To Live, And How to Live, Has Become the Ultimate Question

It seems we are all suspended in a profound astonishment. Our contemporary society is bewildered, caught between the foundations of its ancient civilization and the contradictions of the modern world. As Attar wrote in The Conference of the Birds:

Who is this Reason fallen at the door, A child, born deaf, bewildered evermore.

Our reason no longer answers. And so, in these tense and turbulent days, as part of a familiar habit, I visited an art exhibition at Ba Gallery. These rituals are a balm for the regrets of the past. But what can I do? I never tire of witnessing beauty and the effort to create it.

There, I encountered an artist whose maturity, calm, and silence had yielded works devoid of vanity or ego—a poetic elegy to the struggle for life.

Who could have imagined that today, we would find ourselves longing for a life of ordinary days, untouched by politics and violence? It seems the role and responsibility of art has shifted.

For centuries, human civilization has been shaped by reason and instinct. Yet today, our creations, shaped by greed and desire, pursue inequality. And throughout all these years, art has been the one realm that has continuously transformed its meaning through the evolution of civilization, remaining a remedy for human pain. As Nietzsche once wrote:

"In fleeing truth and its terrible weight, art has saved us."

Asghar Aharipour, born in 1953 in Tabriz, completed his education at the Mirak School of Fine Arts and the University of Tehran.

He works within a figurative visual system, reflecting poetic imagination throughout his art. A skilled draftsman, Aharipour demonstrates deep familiarity with both human and natural forms.

His understanding of color and his imaginative design sensibility reveal the influence of a life shaped by nature and an appreciation for the elevation of figurative thought.

This exhibition showcases ink drawings on paper with delicate colors, alongside oil paintings. His oil works are often rich, intertwined compositions of human bodies and wild mountain flowers, an expression of openness and a tender kinship between human emotion, flowers, and the natural world.

Ahari’s figures are serene yet rich in expressive diversity, reflecting his unique personal style and objective vision.

His nude portraits, far from eroticism, are solitary and immersed in their own dreamworld. The artist’s introverted spirit speaks to an artistic existence independent of the professional art market.

The monotone color palettes of his figures, blending emotion and delight in nature, reflect a lived experience—one that is sorely absent from today’s outer world, which is increasingly dominated by anxiety and politicization. His work serves as a reminder of humanity’s belonging to nature and imagination—a reminder that challenges the imposed, politicized life of the modern human with the possibility of a more organic, natural existence.

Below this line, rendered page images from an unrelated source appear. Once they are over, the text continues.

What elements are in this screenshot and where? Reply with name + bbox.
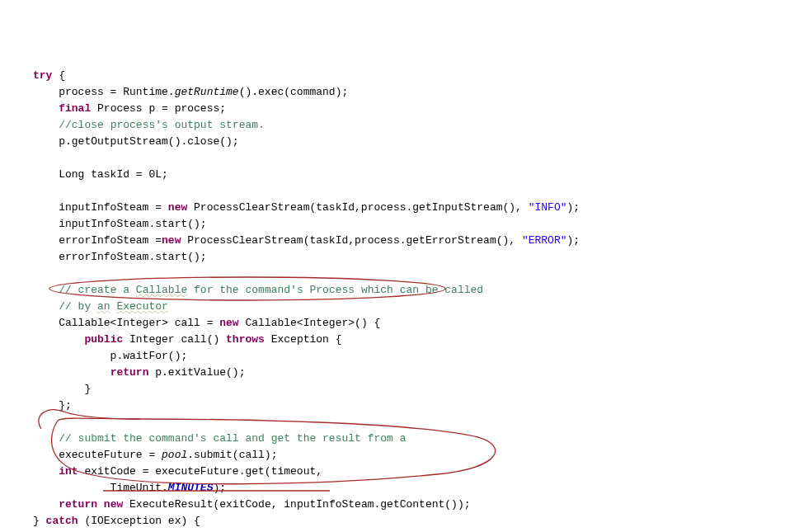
keyword-public: public bbox=[84, 333, 123, 346]
keyword-throws: throws bbox=[226, 333, 265, 346]
code-line: errorInfoSteam = bbox=[33, 234, 162, 247]
string-literal: "ERROR" bbox=[522, 234, 567, 247]
keyword-new: new bbox=[168, 201, 187, 214]
code-line: inputInfoSteam = bbox=[33, 201, 168, 214]
code-line: Long taskId = 0L; bbox=[33, 168, 168, 181]
keyword-new: new bbox=[104, 498, 123, 511]
code-block: try { process = Runtime.getRuntime().exe… bbox=[33, 68, 799, 532]
keyword-return: return bbox=[110, 366, 149, 379]
comment: // submit the command's call and get the… bbox=[59, 432, 406, 445]
code-line: executeFuture = bbox=[33, 449, 162, 461]
code-line: } bbox=[33, 515, 46, 527]
code-line: p.waitFor(); bbox=[33, 350, 187, 362]
code-line: errorInfoSteam.start(); bbox=[33, 251, 207, 263]
keyword-final: final bbox=[59, 102, 91, 115]
keyword-int: int bbox=[59, 465, 78, 478]
keyword-try: try bbox=[33, 69, 52, 82]
constant-minutes: MINUTES bbox=[168, 482, 214, 494]
code-line: inputInfoSteam.start(); bbox=[33, 218, 207, 230]
keyword-catch: catch bbox=[46, 515, 78, 527]
field-pool: pool bbox=[162, 449, 187, 461]
code-line: } bbox=[33, 383, 91, 395]
keyword-new: new bbox=[219, 317, 238, 329]
comment: // by an Executor bbox=[59, 300, 168, 313]
code-line: TimeUnit. bbox=[33, 482, 168, 494]
code-line: p.getOutputStream().close(); bbox=[33, 135, 239, 148]
comment: // create a Callable for the command's P… bbox=[59, 284, 483, 296]
code-line: }; bbox=[33, 399, 72, 412]
method-getRuntime: getRuntime bbox=[175, 86, 239, 98]
string-literal: "INFO" bbox=[529, 201, 567, 214]
keyword-return: return bbox=[59, 498, 97, 511]
comment: //close process's output stream. bbox=[59, 119, 265, 131]
keyword-new: new bbox=[162, 234, 181, 247]
code-line: process = Runtime. bbox=[33, 86, 175, 98]
code-line: Callable<Integer> call = bbox=[33, 317, 219, 329]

Ahari aims to create personae—like those born during the Renaissance—that have historically intertwined with the individuality of the artist. These personae reflect a human being called into presence by the necessities and demands of the times. And yet, Ahari’s portraits—despite their human form—lack conventional facial features, striving instead to uncover the psychological and inner traits of humanity.

In portraiture and figure painting, space is no less important than the figure itself. Aharipour’s figures inhabit non-places, environments that minimize spatial construction but prioritize color and form.

A unity of time and place in upright human portraits can strengthen the social dimension of the artist’s voice—but this is an aspect Ahari has perhaps explored less. His imaginative world has absorbed much of his focus. Yet a future expansion of temporality and spatiality in his work could give rise to more powerful artistic expressions, especially resonant with local audiences today.

Asghar Aharipour is a painter currently distanced from the collective dialogue. Yet his technical skill and imaginative strength promise the potential for a vast and compelling artistic journey.